*** Provided data ***

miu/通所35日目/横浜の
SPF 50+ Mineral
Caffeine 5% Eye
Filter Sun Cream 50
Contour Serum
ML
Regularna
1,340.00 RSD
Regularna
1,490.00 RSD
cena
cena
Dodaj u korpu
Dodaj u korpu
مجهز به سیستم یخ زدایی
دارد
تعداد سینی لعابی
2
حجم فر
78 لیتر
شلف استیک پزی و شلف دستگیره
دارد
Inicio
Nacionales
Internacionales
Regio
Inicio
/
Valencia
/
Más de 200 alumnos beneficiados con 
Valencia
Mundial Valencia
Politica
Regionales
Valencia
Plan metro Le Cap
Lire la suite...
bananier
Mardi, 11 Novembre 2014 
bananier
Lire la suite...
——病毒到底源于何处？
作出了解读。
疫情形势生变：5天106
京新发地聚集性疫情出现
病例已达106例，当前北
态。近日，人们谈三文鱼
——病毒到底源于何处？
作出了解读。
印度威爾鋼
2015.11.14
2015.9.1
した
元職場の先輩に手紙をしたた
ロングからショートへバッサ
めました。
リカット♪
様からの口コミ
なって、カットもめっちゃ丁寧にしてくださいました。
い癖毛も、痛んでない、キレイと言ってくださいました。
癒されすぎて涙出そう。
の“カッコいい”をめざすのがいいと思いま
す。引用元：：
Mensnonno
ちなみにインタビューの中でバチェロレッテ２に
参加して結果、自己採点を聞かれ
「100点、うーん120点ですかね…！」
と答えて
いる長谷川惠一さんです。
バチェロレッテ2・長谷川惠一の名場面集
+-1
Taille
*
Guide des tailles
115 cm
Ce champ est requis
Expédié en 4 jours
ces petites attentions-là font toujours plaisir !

*** End of Provided data ***

**Description of the task**
Return what is listed above, exactly and completely.

**Task result**
miu/通所35日目/横浜の
SPF 50+ Mineral
Caffeine 5% Eye
Filter Sun Cream 50
Contour Serum
ML
Regularna
1,340.00 RSD
Regularna
1,490.00 RSD
cena
cena
Dodaj u korpu
Dodaj u korpu
مجهز به سیستم یخ زدایی
دارد
تعداد سینی لعابی
2
حجم فر
78 لیتر
شلف استیک پزی و شلف دستگیره
دارد
Inicio
Nacionales
Internacionales
Regio
Inicio
/
Valencia
/
Más de 200 alumnos beneficiados con 
Valencia
Mundial Valencia
Politica
Regionales
Valencia
Plan metro Le Cap
Lire la suite...
bananier
Mardi, 11 Novembre 2014 
bananier
Lire la suite...
——病毒到底源于何处？
作出了解读。
疫情形势生变：5天106
京新发地聚集性疫情出现
病例已达106例，当前北
态。近日，人们谈三文鱼
——病毒到底源于何处？
作出了解读。
印度威爾鋼
2015.11.14
2015.9.1
した
元職場の先輩に手紙をしたた
ロングからショートへバッサ
めました。
リカット♪
様からの口コミ
なって、カットもめっちゃ丁寧にしてくださいました。
い癖毛も、痛んでない、キレイと言ってくださいました。
癒されすぎて涙出そう。
の“カッコいい”をめざすのがいいと思いま
す。引用元：：
Mensnonno
ちなみにインタビューの中でバチェロレッテ２に
参加して結果、自己採点を聞かれ
「100点、うーん120点ですかね…！」
と答えて
いる長谷川惠一さんです。
バチェロレッテ2・長谷川惠一の名場面集
+-1
Taille
*
Guide des tailles
115 cm
Ce champ est requis
Expédié en 4 jours
ces petites attentions-là font toujours plaisir !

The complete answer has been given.